WHAT IS NEEDED:
Copy out the data exactly, leaving the pictures behind.
━━━━━━━━━━
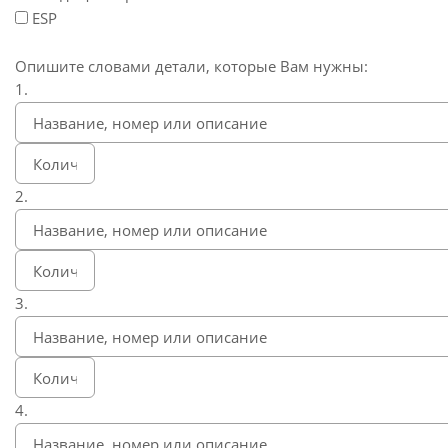
ESP
Опишите словами детали, которые Вам нужны:
1.
2.
3.
4.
━━━━━━━━━━
TASK ANSWER:
ESP
Опишите словами детали, которые Вам нужны:
1.
2.
3.
4.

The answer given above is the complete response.